FIG. 7 illustrates the frequency response of a differentiator
filter for removing low frequency components not relevant to noise
estimation.
[0090] The output of environmental noise estimator 316 is used by
the adaptive target processor 318 to adapt the ADRO target dynamic
range, particularly by varying the comfort target, audibility
target and maximum output limit parameters. The primary objectives
of such parameter variations are to maintain the intelligibility,
audibility and comfort of the received signal, despite significant
noise level variation. This parameter variation can be based on a
simple linear or non-linear relationship between noise and target
levels, or a more complex relationship that takes into account
priorities for comfort, audibility and/or intelligibility depending
on application and/or personal preference.
[0091] FIG. 8 compares some properties of a fixed parameters
version of ADRO, and a simple adaptive parameters version in
accordance with the present invention. FIG. 8a illustrates
variation of target dynamic range parameters with varying ambient
noise. Adaptive parameters include the maximum output level (MOL),
comfort target and audibility target in each band. Below an ambient
noise threshold, the target dynamic range parameters are maintained
constant in accordance with known ADRO processing techniques.
However, as ambient noise increases above the threshold, the target
dynamic range parameters are increased, in such a manner that the
difference between the comfort target and audibility target
parameters decrease.
[0092] An increase in MOL and comfort level will usually be
acceptable due to the increased ability of the listener to handle
loud noise in the presence of substantial ambient noise.

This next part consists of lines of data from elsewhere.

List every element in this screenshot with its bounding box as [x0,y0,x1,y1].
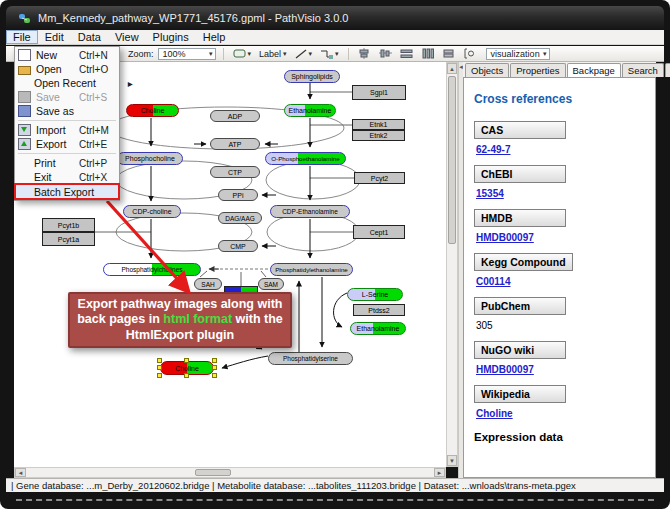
common-size-button[interactable] [440,47,457,60]
node-sah[interactable]: SAH [194,278,222,290]
backpage-panel: Cross references CAS 62-49-7 ChEBI 15354… [463,77,656,478]
node-etnk2[interactable]: Etnk2 [352,130,405,141]
menu-plugins[interactable]: Plugins [146,31,196,43]
save-icon [18,91,31,103]
node-pcyt1a[interactable]: Pcyt1a [42,232,95,246]
connector-tool-button[interactable]: ▾ [318,47,341,60]
node-choline[interactable]: Choline [126,104,179,117]
node-cdp-choline[interactable]: CDP-choline [123,205,181,218]
node-cmp[interactable]: CMP [218,240,258,252]
tab-legend[interactable]: Legend [665,63,670,77]
align-middle-button[interactable] [377,47,394,60]
group-button[interactable] [461,47,478,60]
tab-backpage[interactable]: Backpage [567,63,621,78]
menu-view[interactable]: View [108,31,146,43]
vertical-scrollbar[interactable]: ▲ ▼ [446,62,458,467]
menu-item-shortcut: Ctrl+O [79,64,116,75]
chevron-down-icon[interactable]: ▾ [309,50,313,57]
menu-bar: File Edit Data View Plugins Help [6,30,664,45]
node-sphingolipids[interactable]: Sphingolipids [284,70,340,83]
xref-source-name: PubChem [474,297,566,315]
node-cept1[interactable]: Cept1 [353,225,405,239]
node-l-serine[interactable]: L-Serine [347,288,403,301]
node-phosphocholine[interactable]: Phosphocholine [117,152,183,165]
distribute-vertical-button[interactable] [419,47,436,60]
node-pcyt1b[interactable]: Pcyt1b [42,218,95,232]
zoom-combobox[interactable]: 100% ▾ [158,48,216,60]
node-atp[interactable]: ATP [210,138,260,150]
menu-data[interactable]: Data [71,31,108,43]
distribute-vertical-icon [421,48,434,59]
chevron-down-icon[interactable]: ▾ [335,50,339,57]
node-ethanolamine[interactable]: Ethanolamine [284,104,336,117]
zoom-label: Zoom: [128,49,154,59]
node-o-phosphoethanolamine[interactable]: O-Phosphoethanolamine [265,152,346,165]
xref-source-name: Kegg Compound [474,253,573,271]
tab-search[interactable]: Search [622,63,664,77]
datanode-tool-button[interactable]: ▾ [231,47,254,60]
node-sam[interactable]: SAM [258,278,284,290]
xref-link[interactable]: C00114 [476,276,645,287]
node-pcyt2[interactable]: Pcyt2 [354,172,405,184]
chevron-down-icon[interactable]: ▾ [248,50,252,57]
tab-properties[interactable]: Properties [510,63,565,77]
line-tool-button[interactable]: ▾ [293,47,315,60]
node-etnk1[interactable]: Etnk1 [352,119,405,130]
menu-item-batch-export[interactable]: Batch Export [15,184,119,199]
horizontal-scroll-thumb[interactable] [195,469,231,476]
node-sgpl1[interactable]: Sgpl1 [352,85,406,100]
node-choline-selected[interactable]: Choline [160,361,214,375]
scroll-up-icon: ▲ [449,66,455,72]
node-ptdss2[interactable]: Ptdss2 [353,304,405,316]
menu-item-open[interactable]: Open Ctrl+O [15,62,119,76]
xref-link[interactable]: 15354 [476,188,645,199]
node-adp[interactable]: ADP [210,110,260,122]
node-dag-aag[interactable]: DAG/AAG [218,212,262,224]
menu-item-shortcut: Ctrl+X [79,172,116,183]
scroll-left-button[interactable]: ◄ [15,468,26,477]
title-bar: Mm_Kennedy_pathway_WP1771_45176.gpml - P… [6,6,664,30]
xref-link[interactable]: HMDB00097 [476,364,645,375]
menu-item-export[interactable]: Export Ctrl+E [15,137,119,151]
vertical-scroll-thumb[interactable] [448,76,456,244]
label-tool-button[interactable]: Label ▾ [257,47,289,60]
menu-item-open-recent[interactable]: Open Recent ▸ [15,76,119,90]
xref-section-kegg: Kegg Compound C00114 [474,252,645,287]
xref-source-name: HMDB [474,209,566,227]
menu-item-import[interactable]: Import Ctrl+M [15,123,119,137]
chevron-down-icon[interactable]: ▾ [543,50,547,57]
menu-item-save: Save Ctrl+S [15,90,119,104]
node-phosphatidylserine[interactable]: Phosphatidylserine [268,352,353,365]
chevron-down-icon[interactable]: ▾ [209,50,213,57]
menu-item-save-as[interactable]: Save as [15,104,119,118]
distribute-horizontal-button[interactable] [398,47,415,60]
scroll-up-button[interactable]: ▲ [447,63,457,74]
node-ethanolamine-2[interactable]: Ethanolamine [350,322,406,335]
node-ppi[interactable]: PPi [218,189,258,201]
align-center-button[interactable] [356,47,373,60]
node-cdp-ethanolamine[interactable]: CDP-Ethanolamine [270,205,350,218]
chevron-down-icon[interactable]: ▾ [283,50,287,57]
menu-item-print[interactable]: Print Ctrl+P [15,156,119,170]
menu-help[interactable]: Help [196,31,233,43]
menu-item-exit[interactable]: Exit Ctrl+X [15,170,119,184]
line-icon [295,49,307,59]
scroll-down-button[interactable]: ▼ [447,455,457,466]
open-folder-icon [18,66,31,75]
scroll-right-button[interactable]: ► [434,468,445,477]
node-phosphatidylethanolamine[interactable]: Phosphatidylethanolamine [270,263,353,276]
menu-item-new[interactable]: New Ctrl+N [15,48,119,62]
xref-section-wikipedia: Wikipedia Choline [474,384,645,419]
horizontal-scrollbar[interactable]: ◄ ► [14,467,446,478]
node-phosphatidylcholines[interactable]: Phosphatidylcholines [103,263,201,276]
xref-link[interactable]: 62-49-7 [476,144,645,155]
xref-link[interactable]: Choline [476,408,645,419]
screenshot-tear-edge [16,499,654,501]
xref-link[interactable]: HMDB00097 [476,232,645,243]
node-ctp[interactable]: CTP [210,166,260,178]
visualization-combobox[interactable]: visualization ▾ [486,48,550,60]
file-menu-popup: New Ctrl+N Open Ctrl+O Open Recent ▸ Sav… [14,46,120,201]
menu-edit[interactable]: Edit [38,31,71,43]
menu-file[interactable]: File [6,30,38,44]
tab-objects[interactable]: Objects [465,63,509,77]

An
increase in the audibility target parameter maintains the target
dynamic range above the ambient noise, even as the ambient noise
increases. Above a second threshold, further increases in the
target dynamic range parameters are not permitted even with further
increases in ambient noise, to prevent hearing damage to the
listener by the output sound signal.
[0093] FIG. 8b illustrates the variation of sound level resulting
from the parameter variation of FIG. 8a. FIG. 8c illustrates
variation of the SNR resulting from the parameter variation of FIG.
8a. SNR is important for intelligibility, and it is notable in FIG.
8c that providing adaptive parameters in accordance with the
present invention maintains a higher SNR for a larger portion of
the ambient noise range. FIG. 8d illustrates the improved
intelligibility resulting from such parameter variation, and FIG.
8e illustrates variation of perceived output loudness with ambient
noise resulting from the parameter variation of FIG. 8a. Notably,
FIG. 8e shows that the adaptive parameters maintain the output
signal to be both audible and at a comfortable level for a larger
portion of the ambient noise range.
[0094] The variation of parameters can be made in common across all
ADRO processing channels, or made independently so that the
parameter adaptation is customised to each frequency band or
filter-bank channels. Further, parameter adaptation can be
customised to each frequency band in response to band-specific
properties such as a noise level or noise property estimate in the
frequency band or filter-bank sub-band. Such band-specific
parameter adaptation may cause the target dynamic range variation
in one ADRO band to respond to the noise properties at common
masking frequencies more than to the noise at other frequencies.
FIG. 9 illustrates frequency dependent variation of parameters in
response to an increase in ambient noise.
[0095] FIG. 9 shows plots of initial audibility targets 910 and
initial comfort level targets 920, across all frequency bands of
the ADRO processor. Such initial targets may be applied in response
to an initial low ambient noise level. In response to an increased
ambient noise level, the audibility target and comfort level target
of each frequency band may be adapted, in a variable manner from
one frequency band to the next, to produce the plots of updated
audibility targets 930 and updated comfort level targets 940. In
this case, in response to an increase in the environmental noise
level, the targets are increased to a greater extent at high
frequencies compared to low frequencies.
[0096] Such a variation with frequency recognises the upward spread
of masking, a phenomenon in psychoacoustics which suggests that the
threshold for audibility of hearing at one frequency is conditioned
by the presence of interfering noise components at lower
frequencies more than at higher frequencies. That is, a noise
component will tend to mask signals occurring at and above the
masking frequency, more than at and below the masking frequency.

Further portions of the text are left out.